At present, there are no PDRs in this region in respect of the creation of dwellings from former commercial buildings.

Further PDRs may be issued in the future.  The same rules will apply to any new PDR.

Evidence of permission (PDRs)

In all cases, HMRC will require evidence to be held or produced that the work is lawful in order for the zero or reduced rate of VAT to apply or for a claim to be eligible under the DIY House Builder Scheme.  A builder, developer or DIY House Builder Scheme claimant relying on PDRs (rather than an individual grant of planning permission following an application) must be able to provide one of the following:

  • a written notification from the local planning authority (LPA) advising of the grant of prior approval;
  • a written notification from the LPA advising that prior approval is not required; or
  • evidence of deemed consent (where the specified period for a determination of prior approval  by the LPA has expired with prior approval not being granted or denied); or
  •  in respect of the PDR for flats above shops, that no consent was required.

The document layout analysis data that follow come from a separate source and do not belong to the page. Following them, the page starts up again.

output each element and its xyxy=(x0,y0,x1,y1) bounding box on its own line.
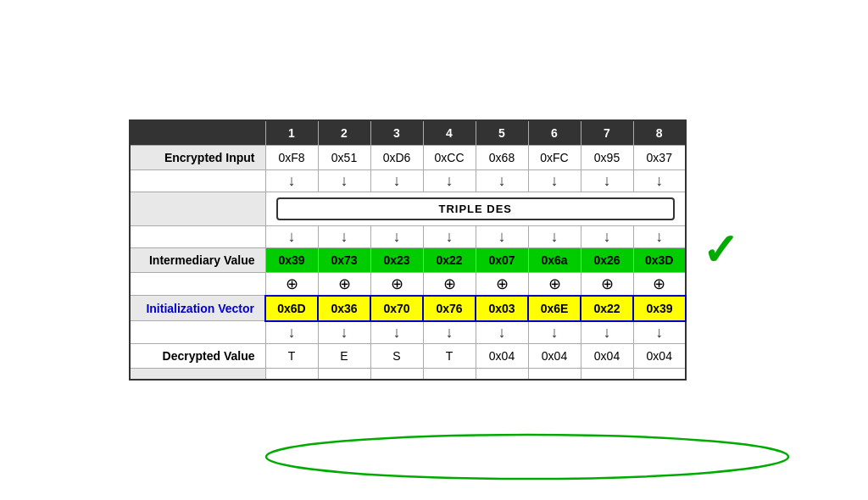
triple-des-box: TRIPLE DES xyxy=(276,197,675,220)
arrow1-3: ↓ xyxy=(370,169,423,192)
checkmark-icon: ✓ xyxy=(702,228,739,272)
arrow2-1: ↓ xyxy=(265,225,318,247)
arrow2-6: ↓ xyxy=(528,225,581,247)
arrow2-4: ↓ xyxy=(423,225,476,247)
header-label-col xyxy=(130,120,265,146)
xor-1: ⊕ xyxy=(265,272,318,296)
dec-val-3: S xyxy=(370,343,423,368)
decryption-table: 1 2 3 4 5 6 7 8 Encrypted Input 0xF8 0x5… xyxy=(129,119,687,381)
arrow2-3: ↓ xyxy=(370,225,423,247)
xor-7: ⊕ xyxy=(581,272,633,296)
arrow3-1: ↓ xyxy=(265,321,318,344)
xor-5: ⊕ xyxy=(476,272,528,296)
xor-row-label xyxy=(130,272,265,296)
arrow-row1-label xyxy=(130,169,265,192)
decrypted-row: Decrypted Value T E S T 0x04 0x04 0x04 xyxy=(130,343,686,368)
iv-val-3: 0x70 xyxy=(370,296,423,321)
dec-val-6: 0x04 xyxy=(528,343,581,368)
dec-val-2: E xyxy=(318,343,370,368)
iv-val-4: 0x76 xyxy=(423,296,476,321)
enc-val-7: 0x95 xyxy=(581,145,633,169)
iv-label: Initialization Vector xyxy=(130,296,265,321)
arrow2-8: ↓ xyxy=(633,225,686,247)
iv-val-2: 0x36 xyxy=(318,296,370,321)
int-val-4: 0x22 xyxy=(423,247,476,272)
int-val-6: 0x6a xyxy=(528,247,581,272)
arrow-row3-label xyxy=(130,321,265,344)
arrow3-3: ↓ xyxy=(370,321,423,344)
intermediary-label: Intermediary Value xyxy=(130,247,265,272)
iv-val-8: 0x39 xyxy=(633,296,686,321)
arrow3-7: ↓ xyxy=(581,321,633,344)
enc-val-6: 0xFC xyxy=(528,145,581,169)
decrypted-label: Decrypted Value xyxy=(130,343,265,368)
dec-val-8: 0x04 xyxy=(633,343,686,368)
int-val-2: 0x73 xyxy=(318,247,370,272)
encrypted-input-label: Encrypted Input xyxy=(130,145,265,169)
xor-8: ⊕ xyxy=(633,272,686,296)
int-val-8: 0x3D xyxy=(633,247,686,272)
arrow3-6: ↓ xyxy=(528,321,581,344)
xor-row: ⊕ ⊕ ⊕ ⊕ ⊕ ⊕ ⊕ ⊕ xyxy=(130,272,686,296)
iv-row: Initialization Vector 0x6D 0x36 0x70 0x7… xyxy=(130,296,686,321)
intermediary-row: Intermediary Value 0x39 0x73 0x23 0x22 0… xyxy=(130,247,686,272)
xor-3: ⊕ xyxy=(370,272,423,296)
arrow-row2-label xyxy=(130,225,265,247)
header-col-6: 6 xyxy=(528,120,581,146)
arrow-row-2: ↓ ↓ ↓ ↓ ↓ ↓ ↓ ↓ xyxy=(130,225,686,247)
int-val-5: 0x07 xyxy=(476,247,528,272)
arrow3-8: ↓ xyxy=(633,321,686,344)
arrow2-5: ↓ xyxy=(476,225,528,247)
arrow3-4: ↓ xyxy=(423,321,476,344)
arrow1-4: ↓ xyxy=(423,169,476,192)
arrow1-8: ↓ xyxy=(633,169,686,192)
triple-des-label-col xyxy=(130,192,265,225)
arrow2-7: ↓ xyxy=(581,225,633,247)
dec-val-1: T xyxy=(265,343,318,368)
enc-val-4: 0xCC xyxy=(423,145,476,169)
iv-val-1: 0x6D xyxy=(265,296,318,321)
header-col-7: 7 xyxy=(581,120,633,146)
arrow3-5: ↓ xyxy=(476,321,528,344)
iv-val-5: 0x03 xyxy=(476,296,528,321)
bottom-empty-row xyxy=(130,368,686,380)
triple-des-row: TRIPLE DES xyxy=(130,192,686,225)
header-col-1: 1 xyxy=(265,120,318,146)
arrow3-2: ↓ xyxy=(318,321,370,344)
main-container: 1 2 3 4 5 6 7 8 Encrypted Input 0xF8 0x5… xyxy=(129,119,739,381)
enc-val-5: 0x68 xyxy=(476,145,528,169)
enc-val-1: 0xF8 xyxy=(265,145,318,169)
arrow1-1: ↓ xyxy=(265,169,318,192)
iv-val-7: 0x22 xyxy=(581,296,633,321)
header-col-2: 2 xyxy=(318,120,370,146)
dec-val-5: 0x04 xyxy=(476,343,528,368)
arrow1-6: ↓ xyxy=(528,169,581,192)
iv-val-6: 0x6E xyxy=(528,296,581,321)
int-val-7: 0x26 xyxy=(581,247,633,272)
arrow-row-1: ↓ ↓ ↓ ↓ ↓ ↓ ↓ ↓ xyxy=(130,169,686,192)
arrow-row-3: ↓ ↓ ↓ ↓ ↓ ↓ ↓ ↓ xyxy=(130,321,686,344)
header-col-8: 8 xyxy=(633,120,686,146)
header-col-5: 5 xyxy=(476,120,528,146)
arrow1-5: ↓ xyxy=(476,169,528,192)
header-row: 1 2 3 4 5 6 7 8 xyxy=(130,120,686,146)
xor-2: ⊕ xyxy=(318,272,370,296)
xor-6: ⊕ xyxy=(528,272,581,296)
arrow1-2: ↓ xyxy=(318,169,370,192)
int-val-3: 0x23 xyxy=(370,247,423,272)
encrypted-input-row: Encrypted Input 0xF8 0x51 0xD6 0xCC 0x68… xyxy=(130,145,686,169)
bottom-label-col xyxy=(130,368,265,380)
header-col-4: 4 xyxy=(423,120,476,146)
dec-val-7: 0x04 xyxy=(581,343,633,368)
enc-val-8: 0x37 xyxy=(633,145,686,169)
enc-val-3: 0xD6 xyxy=(370,145,423,169)
header-col-3: 3 xyxy=(370,120,423,146)
dec-val-4: T xyxy=(423,343,476,368)
svg-point-0 xyxy=(266,435,788,479)
enc-val-2: 0x51 xyxy=(318,145,370,169)
arrow2-2: ↓ xyxy=(318,225,370,247)
xor-4: ⊕ xyxy=(423,272,476,296)
arrow1-7: ↓ xyxy=(581,169,633,192)
int-val-1: 0x39 xyxy=(265,247,318,272)
triple-des-cell: TRIPLE DES xyxy=(265,192,686,225)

In order for there to be deemed consent  a person must have evidence that the work is a permitted development (see below) and the LPA has been informed of the project,  and be able to confirm that no response was received within the relevant specified period (usually 56 days).

As evidence that the work is permitted development, the developer should include all of the following (where the documents exist):

  • plans of the development;
  • evidence of prior use of the property (for example, business rates classification);
  • information as to which part of the planning legislation is relied upon for the development; and
  • a lawful development certificate where one is already held.

Developments carried out under a PDR must still meet the appropriate building regulations. 

Local Development Orders (LDOs)

An LDO may be granted by an LPA to provide statutory planning permission for specific types of development within a defined area.  Its purpose is to encourage development by:

  • Providing planning certainty as the nature and shape of development is fixed by the authority up front; and
  • Removing the need for developers to make a planning application to the LPA.

LDOs may be used to support housing, or business /employment uses - for example to support Enterprise Zones.  LDOs are flexible tools. They may be permanent or time variant (depending on the aims and conditions).

An LPA can set out limitations and conditions in an LDO in much the same way as the Secretary of State can in respect of permitted development rights in the General Permitted Development Order.

Neighbourhood Development Orders (NDOs) (England only)

An NDO can be used only in a designated neighbourhood planning area in England to grant planning permission for development specified in the Order. Its purpose is to give a community the opportunity to progress the type of development that it would wish to see in its neighbourhood.  There is flexibility as to the size of land that an NDO covers.  However, it must fall within the specific designated neighbourhood planning area to which the community proposing the Order is the qualifying body. Development must meet any limitations or conditions set out in the Order. An NDO can grant either unconditional or conditional planning permission for development.

Evidence of permission (LDOs and NDOs)

A planning application is not required for development set out in LDOs and NDOs, therefore there may not be a formal letter granting planning permission.  Details of any LDO or NDO are usually available on the local planning authority website. The Order will set out the scope of the development permitted and any limitations and conditions to be met.